Monday, April 9, 2012

Arab Spring: Syrian bloodbath spills into Lebanon and Turkey, killing a journalist in Lebanon killed and 5 people in a refugee camp wounded in Turkey

Another UN success story.
(AP) The bloody conflict in Syria spilled across two borders Monday, killing a cameraman in Lebanon and wounding at least five people in a refugee camp in Turkey as gunfire flew across the tense frontiers, authorities said.

The violence came as a U.N.-brokered peace plan all but collapsed and bolstered fears that the uprising could spark a broader conflagration by sucking in neighboring countries.

Ali Shaaban, a cameraman for the Al Jadeed television station, was filming in Lebanon's northern Wadi Khaled area when a bullet pierced his chest, Lebanese security officials said. The gunfire came from the nearby Syrian village of Armouta, the officials said.

Shaaban, who was born in 1980, died on the way to the hospital, the officials said on condition of anonymity in line with regulations.

His colleague, reporter Hussein Khreis, said the team heard heavy gunfire around them from all sides, "falling like rain." Shaaban was inside a car when he was struck, Khreis said.

"If you see the car you would think it was in a war zone," Khreis said on Al Jadeed TV. "It is completely destroyed from the bullets."

He said they waited for more than two hours for the army and some residents to come and pull them out to safety.
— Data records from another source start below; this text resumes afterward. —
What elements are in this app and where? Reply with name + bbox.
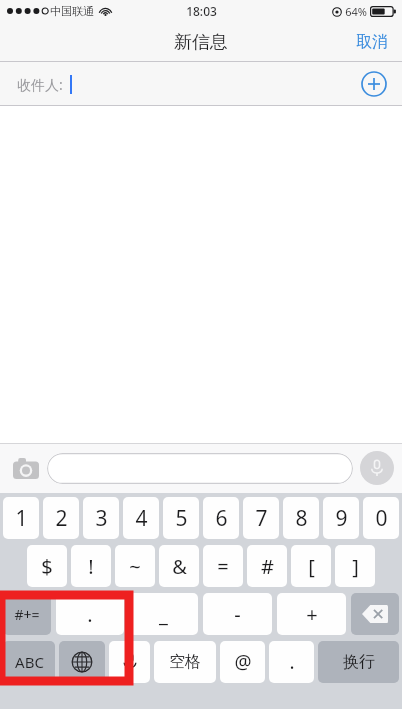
button[interactable]: #+= xyxy=(3,593,51,635)
staticText: 取消 xyxy=(356,32,388,52)
staticText: 64% xyxy=(345,4,367,19)
staticText: $ xyxy=(41,553,53,580)
button[interactable]: Switch keyboard xyxy=(59,641,105,683)
staticText: 换行 xyxy=(343,652,375,672)
button[interactable]: 收件人: xyxy=(0,62,402,106)
button[interactable]: ~ xyxy=(115,545,155,587)
button[interactable]: @ xyxy=(220,641,265,683)
staticText: ~ xyxy=(129,553,141,580)
button[interactable]: Camera xyxy=(8,450,44,486)
staticText: _ xyxy=(159,601,168,628)
staticText: 空格 xyxy=(169,652,201,672)
button[interactable]: 2 xyxy=(43,497,79,539)
staticText: . xyxy=(289,649,295,675)
staticText: 18:03 xyxy=(186,3,217,19)
button[interactable]: ABC xyxy=(3,641,55,683)
staticText: # xyxy=(261,553,274,580)
button[interactable]: . xyxy=(56,593,124,635)
staticText: ! xyxy=(88,553,94,580)
button[interactable]: 8 xyxy=(283,497,319,539)
staticText: 3 xyxy=(95,504,108,533)
staticText: 7 xyxy=(255,504,268,533)
staticText: + xyxy=(306,601,318,628)
button[interactable]: 5 xyxy=(163,497,199,539)
button[interactable]: ! xyxy=(71,545,111,587)
button[interactable]: $ xyxy=(27,545,67,587)
button[interactable]: + xyxy=(277,593,346,635)
staticText: @ xyxy=(234,649,252,675)
button[interactable]: 3 xyxy=(83,497,119,539)
button[interactable]: . xyxy=(269,641,314,683)
button[interactable]: Delete xyxy=(351,593,399,635)
button[interactable]: # xyxy=(247,545,287,587)
staticText: 5 xyxy=(175,504,188,533)
staticText: 新信息 xyxy=(174,31,228,54)
button[interactable]: 9 xyxy=(323,497,359,539)
button[interactable]: 空格 xyxy=(154,641,216,683)
staticText: 中国联通 xyxy=(50,4,94,18)
staticText: & xyxy=(172,553,187,580)
button[interactable]: - xyxy=(203,593,272,635)
button[interactable]: Add contact xyxy=(359,69,389,99)
staticText: 0 xyxy=(375,504,388,533)
button[interactable]: 4 xyxy=(123,497,159,539)
button[interactable]: 1 xyxy=(3,497,39,539)
staticText: ABC xyxy=(15,652,44,672)
staticText: 1 xyxy=(15,504,28,533)
button[interactable]: 0 xyxy=(363,497,399,539)
button[interactable]: _ xyxy=(129,593,198,635)
staticText: 收件人: xyxy=(17,75,63,94)
staticText: 2 xyxy=(55,504,68,533)
button[interactable]: = xyxy=(203,545,243,587)
button[interactable] xyxy=(47,453,353,484)
staticText: ] xyxy=(352,553,359,580)
button[interactable]: 6 xyxy=(203,497,239,539)
button[interactable]: 取消 xyxy=(342,23,402,61)
staticText: 9 xyxy=(335,504,348,533)
staticText: 6 xyxy=(215,504,228,533)
staticText: #+= xyxy=(14,605,40,624)
staticText: = xyxy=(217,553,229,580)
staticText: 8 xyxy=(295,504,308,533)
button[interactable]: ] xyxy=(335,545,375,587)
button[interactable]: 7 xyxy=(243,497,279,539)
button[interactable]: 换行 xyxy=(318,641,399,683)
button[interactable]: & xyxy=(159,545,199,587)
staticText: 4 xyxy=(135,504,148,533)
staticText: . xyxy=(87,601,93,628)
staticText: - xyxy=(234,601,241,628)
staticText: [ xyxy=(308,553,315,580)
button[interactable]: Dictation xyxy=(109,641,150,683)
button[interactable]: Voice message xyxy=(360,451,394,485)
button[interactable]: [ xyxy=(291,545,331,587)
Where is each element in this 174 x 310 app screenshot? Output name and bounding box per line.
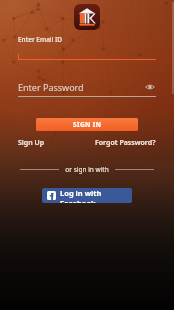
staticText: Enter Password [18,81,144,93]
staticText: SIGN IN [73,120,102,129]
staticText: Sign Up [18,138,45,148]
button[interactable]: Enter Password [18,81,156,97]
button[interactable]: Log in with Facebook [42,188,132,203]
button[interactable]: Enter Email ID [18,35,156,60]
button[interactable]: Forgot Password? [95,138,156,148]
staticText: Enter Email ID [18,35,63,44]
staticText: or sign in with [65,165,109,174]
button[interactable]: Show password [144,81,156,93]
button[interactable]: SIGN IN [36,118,138,131]
button[interactable]: Sign Up [18,138,45,148]
staticText: Log in with Facebook [60,188,127,203]
other: App logo [74,4,100,30]
staticText: Forgot Password? [95,138,156,148]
"I ask forgiveness from Ali's family because I couldn't do anything for him," he said, breaking into tears.

Earlier Monday, Syrian forces fired across the border into a refugee camp in Turkey, wounding at least five people, authorities said.

The Syrian soldiers were believed to be firing at rebels who tried to escape to the refugee camp after ambushing a military checkpoint, according to the Britain-based Syrian Observatory for Human Rights, citing a network of sources on the ground.

Turkey shelters thousands of refugees who have fled Syria as President Bashar Assad tries to crush a revolt against his regime. The U.N. estimates some 9,000 people have been killed in Syria since March 2011, when the uprising began.